The huge field of view presents a few technical issues. Depth of focus (not to be confused with depth of field) is very small so AF, on my camera body at least, has a tendancy for front-focus. Conversely, the huge depth of field means that this is not usally a problem. It is standard practice to manually focus the lens and then tape down the focus ring. Even at f/2.8 and the focus set close to infinity, this is sufficient for most shooting circumstance. Stopping down to f/5.6 (optimum aperture) leads to a depth of field starting at 45cm all the way to infinity.

Another issue with such a large field of view is metering. Most outdoor photos will include the sky, and it will be a large part of the image. Using evaluative metering, the camera will tend to set exposure for the subject and hence blow out the sky. Exposure compensation is recommended to balance the two. I find that centre-weighted metering and exposure compensation depending of the scene gives the most reliable results.

Of course the most noticeable aspect of a fisheye lens is the geometry of the projected image. Fisheye projections are a class of mappings between the incident angle of a light ray from the scene and the distance on the image plane from the lens axis. The canonical fisheye mapping is a linear map between angle and distance. Other similar mappings may deviate slightly from this linear relation but may preserve other geometric feature such as angles (conformal maps) or areas (equal-area maps). A rectilinear (normal lens preserving straight lines) map has a singularity at the 90 degree incident angle. The Sigma 10mm seems to be close to a "classic" fisheye mapping between incident angle and distance on the image plane.

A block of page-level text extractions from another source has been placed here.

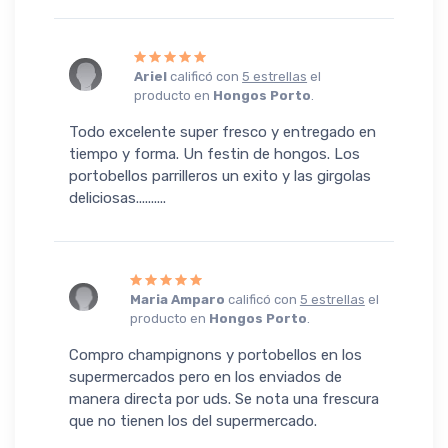
Ariel
calificó con
5 estrellas
el
producto en
Hongos Porto
.
Todo excelente super fresco y entregado en
tiempo y forma. Un festin de hongos. Los
portobellos parrilleros un exito y las girgolas
deliciosas..........
Maria Amparo
calificó con
5 estrellas
el
producto en
Hongos Porto
.
Compro champignons y portobellos en los
supermercados pero en los enviados de
manera directa por uds. Se nota una frescura
que no tienen los del supermercado.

This fisheye geometry looks unsusual to us as we are used to rectilinear lenses which preserve straight lines. A rectilinear mapping has a practical limit of about 120 degrees field of view due to stretching (and geometrical vignetting, the fact that the same amount of light is spread over a greater amount of image area far-off the lens axis) near the corners. Fisheye mappings thus are better able to cover large angles of view (the 6mm Nikon fisheye lens covers 220 degrees on 35mm format) hence opening up new possibilities for creative imaging.

The challenge is to use the large field of view without the "look" becoming cliched, but that is an issue with any technique in photography.